Grammene is a village in the Belgian province of East Flanders and is a submunicipality of Deinze. It was an independent municipality until the municipal reorganization of 1977. Grammene is a rural village on the Lys river and the Oude Mandel. The village had 646 inhabitants in 1981.

The oldest mention of Grimmine is from 1121. Its name is said to be derived from the old Germanic grimminja. The lordship of Grammene, dependent on the fiefdom of Kortrijk, belonged to the family de Grammina in the 12th and 13th centuries. Later lords were Van Schuurvelde (14th century), de Tolenaare (end of the 14th century), de Beer (second half of the 15th century to first half of the 17th century), Vanden Heede (first half of the 17th century) and the barons of Poeke (18th century).
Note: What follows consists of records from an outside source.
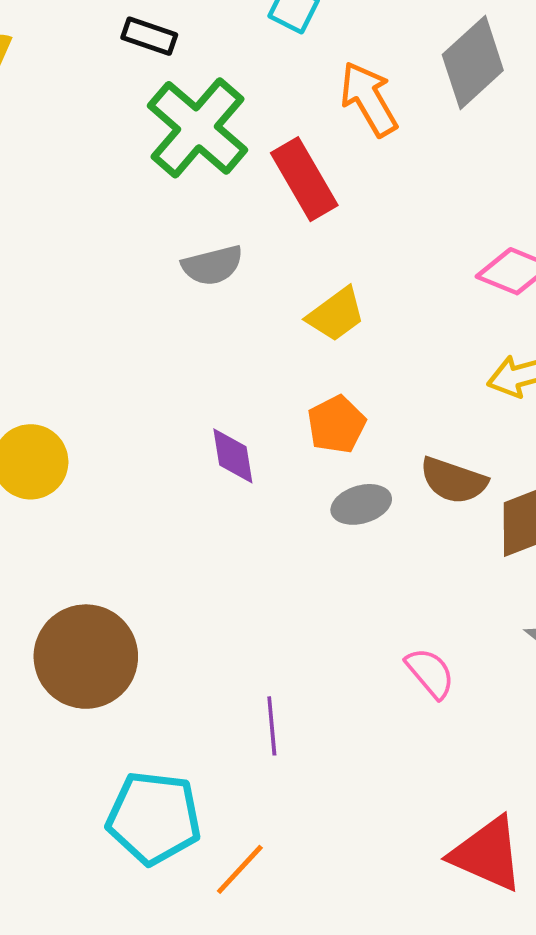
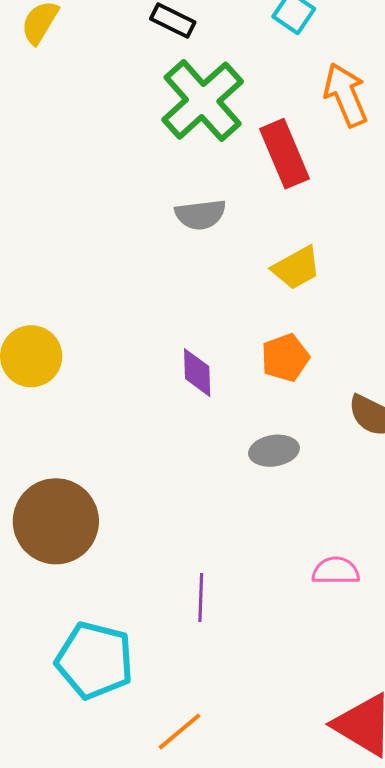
gray ellipse: (361, 504) -> (274, 451), moved
pink semicircle: (430, 673) -> (336, 571), turned -57
orange line: (240, 869) -> (180, 732), moved

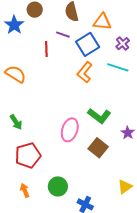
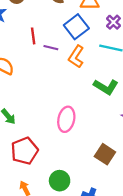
purple line: (63, 35) -> (51, 48), moved
green L-shape: (99, 116) -> (106, 87), moved
brown square: (98, 148) -> (105, 154), moved

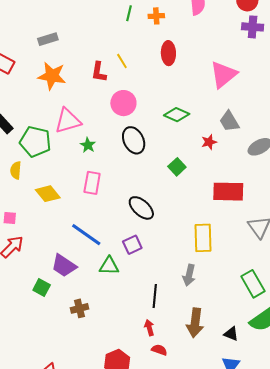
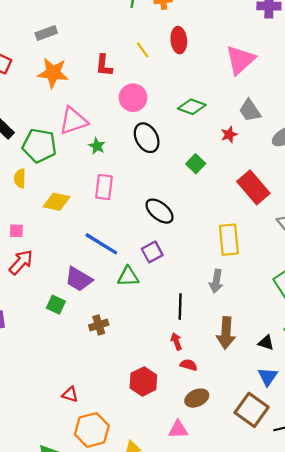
yellow line: (122, 61) -> (143, 50), moved
red rectangle: (228, 192) -> (253, 187), turned 52
yellow diamond: (48, 194) -> (56, 202), turned -35

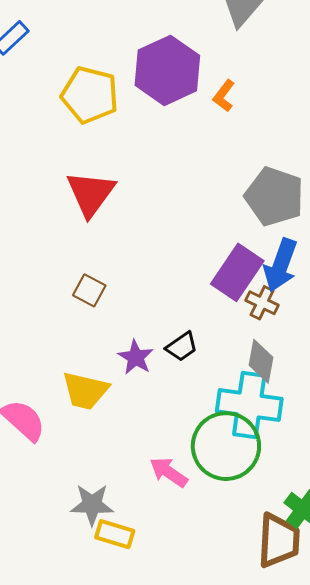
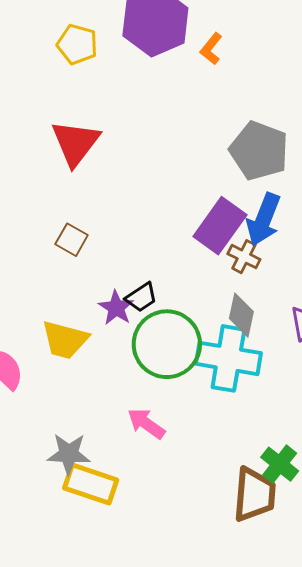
yellow pentagon: (90, 95) -> (77, 44), size x0.7
black trapezoid: (182, 347) -> (141, 297), moved
green circle: (226, 446) -> (167, 344), moved
yellow rectangle: (115, 534) -> (91, 484), size x1.4

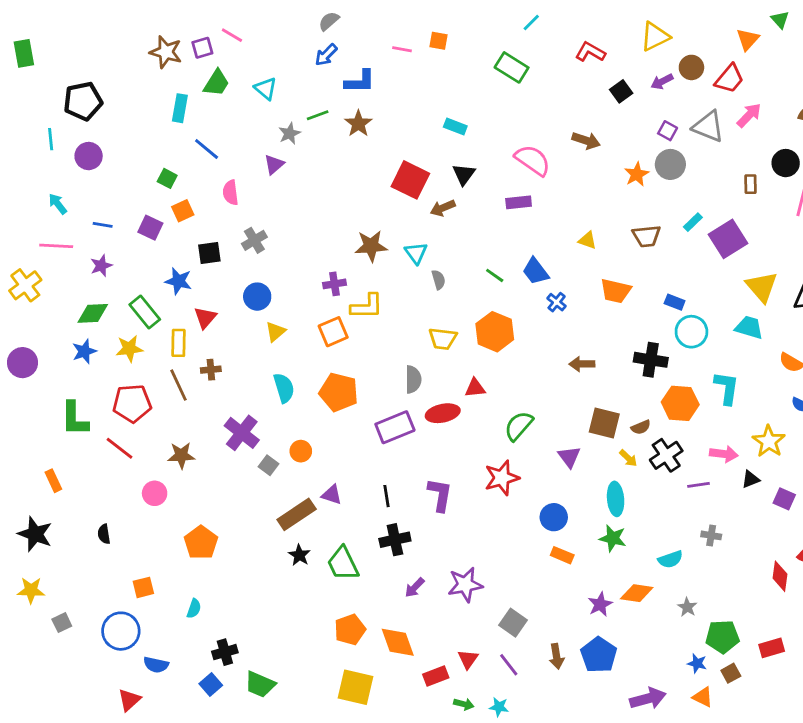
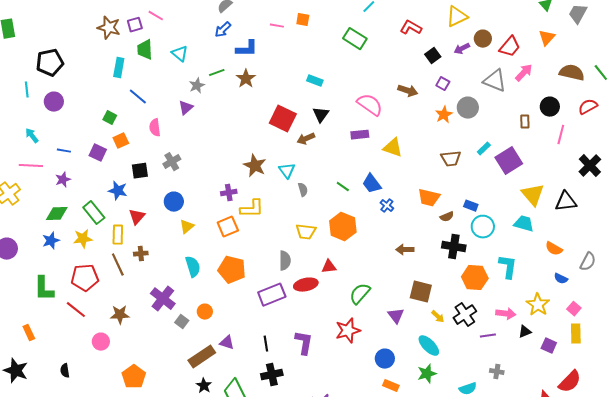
orange triangle: (748, 39) -> (547, 38), moved
green trapezoid: (216, 83) -> (145, 50), turned 145
purple square: (668, 131) -> (443, 84), moved
yellow triangle: (587, 240) -> (393, 148), moved, size x1.5
brown star: (371, 246) -> (255, 166), turned 30
brown semicircle: (641, 427) -> (447, 217), moved
cyan ellipse: (616, 499) -> (429, 346), turned -40
green star: (613, 538) -> (427, 374), turned -30

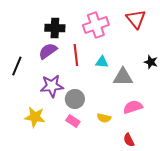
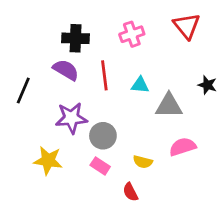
pink cross: (96, 25) -> (132, 34), size x0.7
purple semicircle: (48, 51) -> (66, 70), turned 66
red semicircle: (129, 140) -> (130, 192), moved

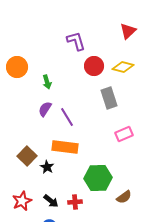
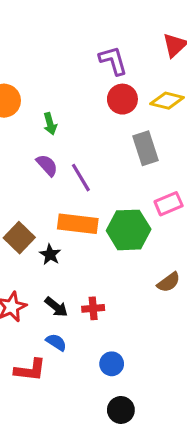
purple L-shape: (76, 41) -> (113, 61), moved
purple semicircle: (45, 109) -> (47, 165), turned 105
green hexagon: (98, 178) -> (129, 230), moved
brown semicircle: (124, 197) -> (169, 282), moved

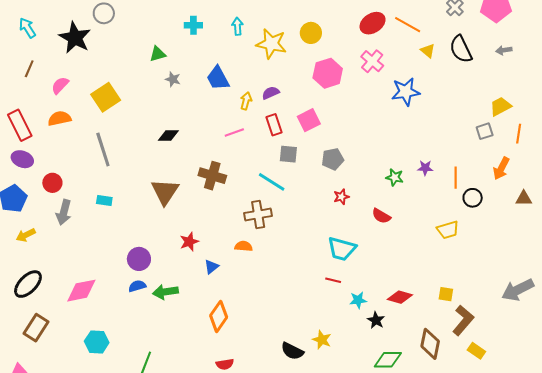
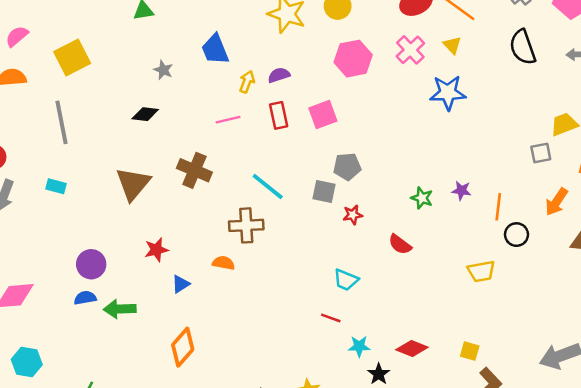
yellow triangle: (428, 51) -> (452, 45), moved
gray star: (173, 79) -> (163, 70), moved
gray square: (288, 154) -> (324, 192), moved
cyan trapezoid: (342, 249) -> (346, 280), size x0.7

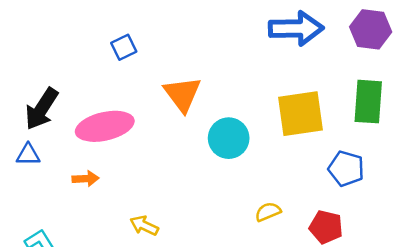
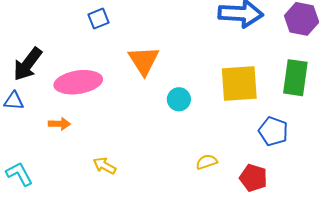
cyan circle: (229, 138) -> (179, 99), size x0.7

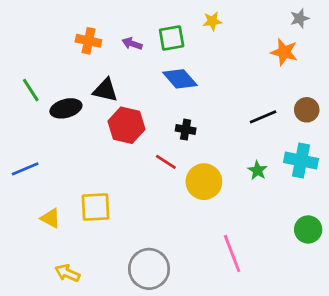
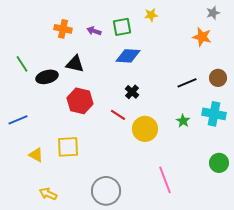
blue diamond: (180, 79) -> (128, 56), turned -45
red hexagon: (126, 125) -> (80, 101), moved
black cross: (186, 130) -> (132, 92), turned 32

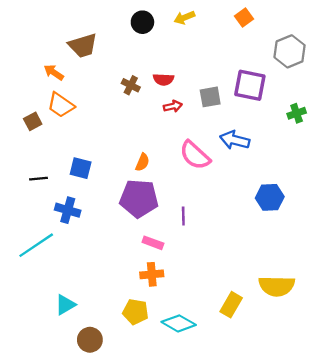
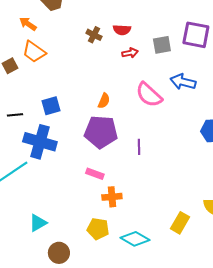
blue square: (81, 168) -> (51, 106), turned -30
blue cross: (68, 210) -> (40, 142), size x1.5
pink rectangle: (153, 243) -> (95, 174), moved

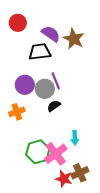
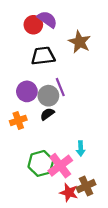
red circle: (18, 23) -> (33, 25), moved
purple semicircle: (51, 34) -> (47, 19), moved
black semicircle: (54, 106) -> (47, 114), moved

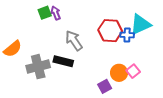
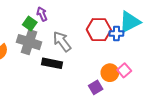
green square: (45, 13) -> (30, 23), moved, turned -32
gray cross: (38, 67) -> (29, 42), moved, turned 35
Administratively and fiscally it belonged to the castellany of Kortrijk, in ecclesiastical matters it depended on the bishopric of Tournai until 1559, afterwards on the bishopric of Ghent, deanery of Tielt. The right of patronage belonged to the Ghent Saint Bavo's Abbey since 1121, afterwards on the bishopric of Ghent.

During the World War I the first schepen Charles Baerens was killed by the Germans. Later the parish of Grammene was destroyed after a suspected assassination attempt.